I went out raging when i was younger and i met a girl and a tattoo artist and we got shitfaced together. At some point we wanted to get a dumb ass tattoo. We both had a lot of tattoos already, so it was just one for the collection. The artist was originally from japan, but he kept saying that his japanese isn’t that great. We still insisted on getting some japanese letters. He tattooed her what he thought: enjoyer of garlic bread translated to, and i wanted one that said garlic boy. We came up with it individually because we talked a lot about garlic bread and one of my favourite bands is garlic boys. And i thought it’s funny. She got her tattoo, but the guy was so fucked up that he fell into a coma after that. I didn’t get my garlic boy tattoo, and i thought to get it anyway, but it would never be as funny as getting it from a drunk japanese dude who spoke very bad japanese.
I never tattooed it on myself, or anyone else, but I used to work at a local greasy spoon, and knew a Professor of English that came in regularly, who was originally from China. I asked him for the name specific characters that phonetically made up the syllables of my and my girlfriend’s names, he went to wait for his food, and came back with the characters he thought would work best. I used those to burn the characters into the weed stash box that she and I had made.
We told everyone that asked that we had no clue what it actually meant, it just sounded like our names.
But…what did it mean?
English names tend do just get characters that sound phonetically like their English pronunciation. As such, a lot of names, especially longer ones, don’t mean anything. If you directly translated them, a lot of the time you’d get like “cabbage the horse wheel” or something.
If you directly translated them, a lot of the time you’d get like “cabbage the horse wheel” or something.

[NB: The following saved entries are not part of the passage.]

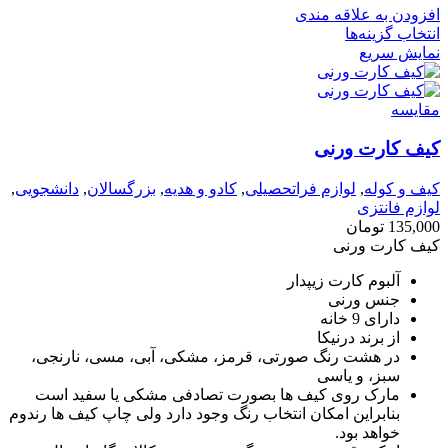
افزودن به علاقه مندی
انتخاب گزینه‌ها
نمایش سریع
مقايسه
کیف کارت ورنی
کیف و کوله
,
لوازم فراتحصیلی
,
کادو و هدیه
,
بزرگسالان
,
دانشجویی
,
لوازم فانتزی
135,000
تومان
کیف کارت ورنی
آلبوم کارت زیپدار
جنس ورنی
دارای 9 خانه
از برند درنیکا
در هشت رنگ صورتی، قرمز، مشکی، آبی، مسی، نارنجی،
سبز، و یاسی
مارک روی کیف ها بصورت تصادفی مشکی یا سفید است
بنابراین امکان انتخاب رنگ وجود دارد ولی چاپ کیف ها رندوم
خواهد بود.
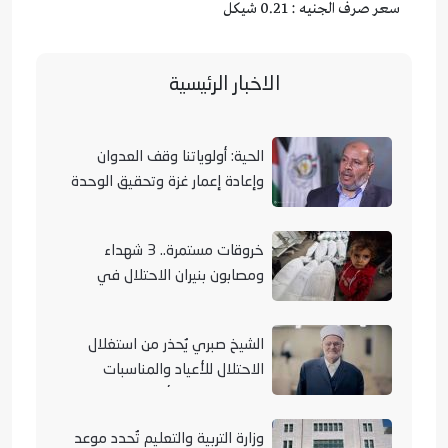
سعر صرف الجنيه : 0.21 شيكل
الاخبار الرئيسية
الحية: أولوياتنا وقف العدوان
وإعادة إعمار غزة وتحقيق الوحدة
الوطنية
خروقات مستمرة.. 3 شهداء
ومصابون بنيران الاحتلال في
مناطق متفرقة بالقطاع
الشيخ صبري يُحذر من استغلال
الاحتلال للأعياد والمناسبات
التوراتية لهدم الأقصى
وزارة التربية والتعليم تُحدد موعد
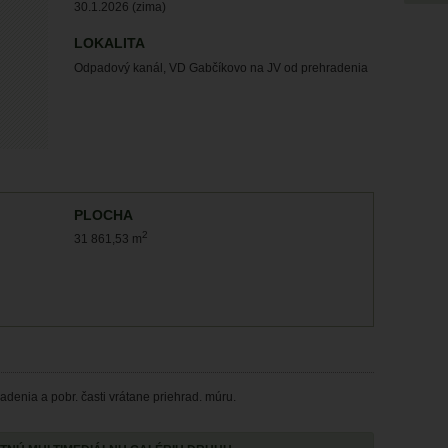
30.1.2026 (zima)
LOKALITA
Odpadový kanál, VD Gabčíkovo na JV od prehradenia
PLOCHA
2
31 861,53 m
enia a pobr. časti vrátane priehrad. múru.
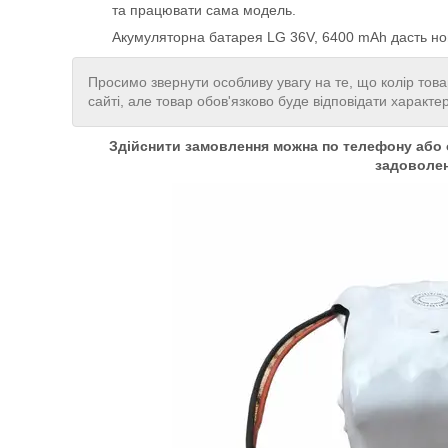
та працювати сама модель.
Акумуляторна батарея LG 36V, 6400 mAh дасть но
Просимо звернути особливу увагу на те, що колір това
сайті, але товар обов'язково буде відповідати характе
Здійснити замовлення можна по телефону або о
задоволе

That reminds me of the “Password Strength” comic by xkcd. All right, it’s settled. Next time I need new password, I’m feeding random names into a phonetic name translator.
So the characters are still words, right? As in not phonetics? Would it be like someone named Tristan getting the Spanish word Triste because it sounds like Tristan?
So the characters are still words, right?
Most likely yes. All characters in Chinese are defined jointly by the way it’s written, the pronunciation, and meaning. You can’t invent new characters like you would a new English word and have something that can be read out loud because there’s no system for deriving pronunciation from the written character itself.
I say most likely because there are still some characters that are phonetic in that their meaning is just the sound, but these don’t cover the whole spectrum of possible sounds in the language as far as I know. They also wouldn’t look as nice in tattoo form since they all use the same radical.
Tristán is a proper local name in Spanish
I’m aware, it was just the first English name and Spanish word I could think of that sounded similar for the example.
The Chinese English professor told me that my name meant something like “strong ox” and hers meant “beautiful lotus,” but I have no way to verify that, as I no longer have the box. She does.
i would guess your name is John? “strong ox” seems 犟 to me(upper part is strong, bottom ox), beautiful lotus i got no idea.
Shawn actually. But that does seem similar to the character he gave me
Ooo may I have a guess - Daniel and Lilian?
edit - typo
Nope.
Ah nevermind then. Thought I got what the characters were haha
Upvote because I was sure you’d have it.